Schema first, executor second. Defining the YAML schema cleanly (in TypeScript, Go, whatever) is what makes the runner’s behaviour predictable. Don’t let optional fields with implicit defaults proliferate — every default is a future surprise.
Linear is the default; DAG is the special case. Most workflows don’t need a graph. Adding depends_on to a phase should be a deliberate choice that opts in to the concurrency cost.
Persist resume state, not in-flight state. The runner stores where it is (current phase, scratch, restart count) — not the conversation buffer or the sandbox process. Those are reconstructed from disk + DB on resume.

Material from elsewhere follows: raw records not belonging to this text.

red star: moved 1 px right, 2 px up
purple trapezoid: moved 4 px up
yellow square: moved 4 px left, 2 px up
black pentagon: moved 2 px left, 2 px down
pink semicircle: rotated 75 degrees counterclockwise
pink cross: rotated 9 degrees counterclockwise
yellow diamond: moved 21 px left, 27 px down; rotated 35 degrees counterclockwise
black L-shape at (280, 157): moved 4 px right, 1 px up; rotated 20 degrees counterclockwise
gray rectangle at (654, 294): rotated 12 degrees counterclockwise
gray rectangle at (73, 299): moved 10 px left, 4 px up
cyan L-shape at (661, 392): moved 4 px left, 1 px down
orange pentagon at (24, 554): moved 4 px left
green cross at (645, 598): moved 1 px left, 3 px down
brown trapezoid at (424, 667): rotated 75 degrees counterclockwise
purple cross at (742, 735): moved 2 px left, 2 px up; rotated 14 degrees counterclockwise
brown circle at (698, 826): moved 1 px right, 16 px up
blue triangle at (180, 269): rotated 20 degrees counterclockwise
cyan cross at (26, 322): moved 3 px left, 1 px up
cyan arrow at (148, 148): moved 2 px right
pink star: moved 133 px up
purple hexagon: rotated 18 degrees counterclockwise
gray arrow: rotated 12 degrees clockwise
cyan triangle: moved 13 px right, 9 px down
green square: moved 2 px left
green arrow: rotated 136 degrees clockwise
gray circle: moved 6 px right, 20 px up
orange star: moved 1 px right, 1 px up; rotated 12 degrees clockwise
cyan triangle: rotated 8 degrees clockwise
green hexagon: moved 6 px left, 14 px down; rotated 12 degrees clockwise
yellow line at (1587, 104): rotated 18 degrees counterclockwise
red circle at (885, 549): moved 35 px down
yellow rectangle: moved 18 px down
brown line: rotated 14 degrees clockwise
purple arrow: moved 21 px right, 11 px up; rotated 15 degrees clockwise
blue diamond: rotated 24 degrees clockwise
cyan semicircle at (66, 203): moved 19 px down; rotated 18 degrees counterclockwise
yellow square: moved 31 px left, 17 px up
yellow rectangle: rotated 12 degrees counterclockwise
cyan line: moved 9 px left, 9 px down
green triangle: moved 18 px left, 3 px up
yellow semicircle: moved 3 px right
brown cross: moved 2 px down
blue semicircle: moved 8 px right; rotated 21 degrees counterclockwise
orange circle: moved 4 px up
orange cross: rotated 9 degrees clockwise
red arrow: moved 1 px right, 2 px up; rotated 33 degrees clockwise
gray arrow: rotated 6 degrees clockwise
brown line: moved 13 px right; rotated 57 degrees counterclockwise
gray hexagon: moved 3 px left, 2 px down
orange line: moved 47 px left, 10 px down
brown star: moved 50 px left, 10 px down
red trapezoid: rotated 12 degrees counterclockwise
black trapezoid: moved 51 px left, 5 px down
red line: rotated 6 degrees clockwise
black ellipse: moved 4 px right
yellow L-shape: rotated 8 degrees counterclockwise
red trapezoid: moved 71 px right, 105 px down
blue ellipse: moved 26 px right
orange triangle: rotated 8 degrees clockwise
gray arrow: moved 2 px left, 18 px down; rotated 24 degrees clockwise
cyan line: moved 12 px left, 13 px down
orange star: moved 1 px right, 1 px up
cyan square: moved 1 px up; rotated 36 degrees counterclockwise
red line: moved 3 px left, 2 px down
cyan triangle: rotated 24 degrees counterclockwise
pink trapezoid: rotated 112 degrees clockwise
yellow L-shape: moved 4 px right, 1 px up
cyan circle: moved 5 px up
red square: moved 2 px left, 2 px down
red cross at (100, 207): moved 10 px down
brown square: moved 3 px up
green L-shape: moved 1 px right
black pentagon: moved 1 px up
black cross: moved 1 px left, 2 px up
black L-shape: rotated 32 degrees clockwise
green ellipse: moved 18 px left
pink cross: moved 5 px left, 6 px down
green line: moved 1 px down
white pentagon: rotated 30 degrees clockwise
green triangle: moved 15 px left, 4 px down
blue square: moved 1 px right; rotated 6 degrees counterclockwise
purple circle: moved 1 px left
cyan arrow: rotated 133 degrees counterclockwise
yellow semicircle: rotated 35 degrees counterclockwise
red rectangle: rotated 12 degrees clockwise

A single state store, not two. Both SQLite (resume substrate) and the JSONL event logs (event stream) are needed — see State — but the runner only talks to the resume store. Mixing them creates ordering bugs.
Approval gates as data, not code. Whether a gate fires depends on configuration, not on whether the phase exists. A re-implementation that hard-codes which gates are enabled is denying operators a knob they need.
Restart-count circuit breaker is non-optional. Crash loops are a certainty; if the runner re-enters an OOMing phase forever, it will eventually deplete the database with stale executions and consume every cent of the LLM bill. Pick a number, default to it, surface the count in the dashboard.
The verdict marker is an interface. It’s the contract between prompts and code — both sides know exactly what to produce and look for. Other parse markers (READY, BLOCKED) follow the same pattern. Make them exact.